**ACTION ITEM**
As you print the data below, keep every line exactly as it is and leave the images behind.

**DATA SECTION**
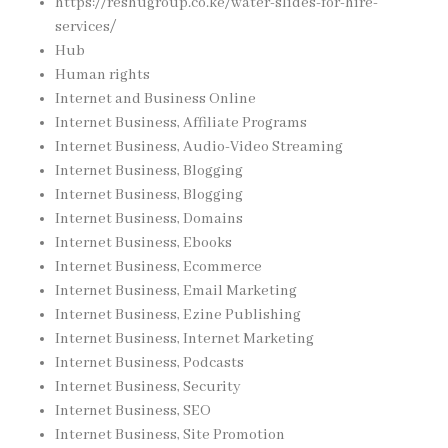
https://reshugroup.co.ke/water-slides-for-hire-
services/
Hub
Human rights
Internet and Business Online
Internet Business, Affiliate Programs
Internet Business, Audio-Video Streaming
Internet Business, Blogging
Internet Business, Blogging
Internet Business, Domains
Internet Business, Ebooks
Internet Business, Ecommerce
Internet Business, Email Marketing
Internet Business, Ezine Publishing
Internet Business, Internet Marketing
Internet Business, Podcasts
Internet Business, Security
Internet Business, SEO
Internet Business, Site Promotion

**EXERCISE RESULT**
https://reshugroup.co.ke/water-slides-for-hire-
services/
Hub
Human rights
Internet and Business Online
Internet Business, Affiliate Programs
Internet Business, Audio-Video Streaming
Internet Business, Blogging
Internet Business, Blogging
Internet Business, Domains
Internet Business, Ebooks
Internet Business, Ecommerce
Internet Business, Email Marketing
Internet Business, Ezine Publishing
Internet Business, Internet Marketing
Internet Business, Podcasts
Internet Business, Security
Internet Business, SEO
Internet Business, Site Promotion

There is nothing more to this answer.